For the ones of you who don't know it, Gump[2] is continuous integration made real. The idea of Gump is building every piece of code from CVS by using the CVS version of *every* dependency. This means, as an example, that Xindice is built automatically every night with the latest Ant against the latest Xalan, the latest Xerces, the latest Junit and so on. In practice this also means that if one of the libraries on which we depend changes its interface, we will know it right away and will decide what to do in a timely fashion, way before the project we depend on gets released.

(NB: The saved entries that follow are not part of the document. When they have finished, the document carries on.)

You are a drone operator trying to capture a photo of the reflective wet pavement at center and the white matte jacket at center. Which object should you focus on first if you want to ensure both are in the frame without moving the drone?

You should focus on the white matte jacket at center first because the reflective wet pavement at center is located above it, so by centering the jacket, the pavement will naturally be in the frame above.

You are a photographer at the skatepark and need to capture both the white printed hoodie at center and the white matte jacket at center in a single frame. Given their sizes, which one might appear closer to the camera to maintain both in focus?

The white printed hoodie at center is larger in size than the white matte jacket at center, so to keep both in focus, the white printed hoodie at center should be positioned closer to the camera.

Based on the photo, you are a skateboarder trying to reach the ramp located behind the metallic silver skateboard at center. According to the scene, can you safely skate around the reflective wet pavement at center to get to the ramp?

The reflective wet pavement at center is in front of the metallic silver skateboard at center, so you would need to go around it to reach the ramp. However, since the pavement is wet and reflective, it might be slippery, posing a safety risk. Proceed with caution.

Take the Xalan example: some time ago someone changed the Xalan API, and this broke our code. Gump told us, and that would have been a good time to talk with the Xalan team and understand what to do. After a few months of inactivity and a Xalan release, the only choice left to us was to change our API (and we have been lucky enough to have the chance of doing it). OTOH consider another example, Xindice has been useful to the Ant guys: if you have noticed the latest build failures, they all were about Ant not being able to package the war file, due to a backward incompatible change in the <war> Ant task. Gump noticed that, and it has been as easy as going to the Ant ML and tell our problem to have it fixed.

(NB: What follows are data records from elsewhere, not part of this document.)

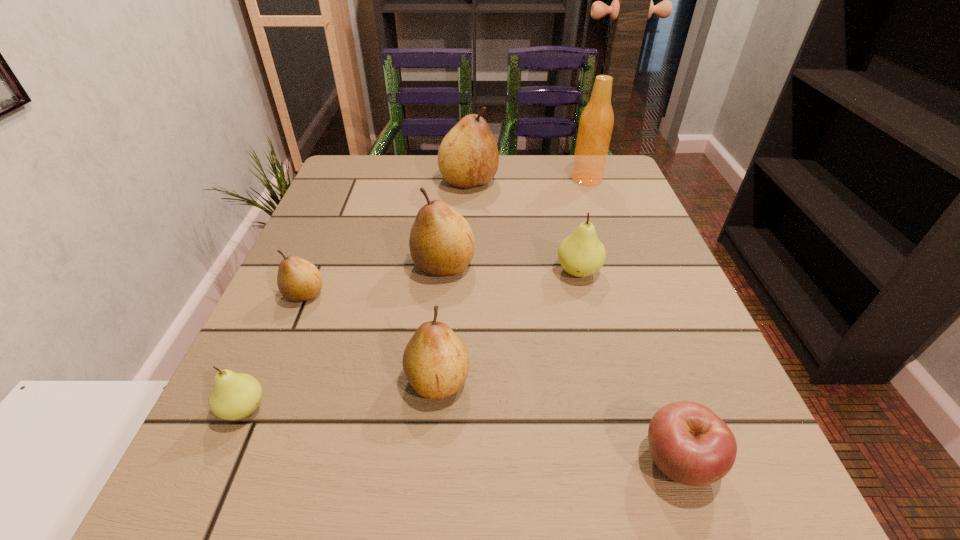 This screenshot has width=960, height=540. I want to click on tan beer bottle, so click(x=596, y=123).

Find the location of `the tallest object`. the tallest object is located at coordinates (596, 123).

This screenshot has width=960, height=540. Find the location of `the farthest brown pear`. the farthest brown pear is located at coordinates (468, 156).

Locate an element on the screen. The image size is (960, 540). the biggest brown pear is located at coordinates (468, 156).

At what (x,y) coordinates should I click in order to perform the action: click on the sixth shortest object. Please return your answer as a coordinate pair (x, y). Looking at the image, I should click on (441, 243).

You are a GUI agent. You are given a task and a screenshot of the screen. Output one action in this format:
    pyautogui.click(x=<x>, y=<y>)
    Task: Click on the second tallest pear
    The height and width of the screenshot is (540, 960).
    Given the screenshot: What is the action you would take?
    pyautogui.click(x=441, y=243)

Identify the location of the bigger green pear. (581, 254).

This screenshot has height=540, width=960. In order to click on the rightmost pear in this screenshot , I will do `click(581, 254)`.

Where is `the second smallest brown pear`? The image size is (960, 540). the second smallest brown pear is located at coordinates 436,363.

The height and width of the screenshot is (540, 960). I want to click on the leftmost brown pear, so [x=298, y=280].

I consider Gump a very valuable tool, and I hope that y'all might understand how important it is to have a consistent codebase always. For the record, every Apache committer has full commit access to the Gump codebase, so please feel welcome to modify our Gump descriptor if you think things can be improved. There is at least a possible improvement actually: the XML:DB API are not being built from their CVS but rather taken from a jar file. It would be nice to have Xindice in sync with the latest version in the XMLDB CVS. Anyone willing to step up?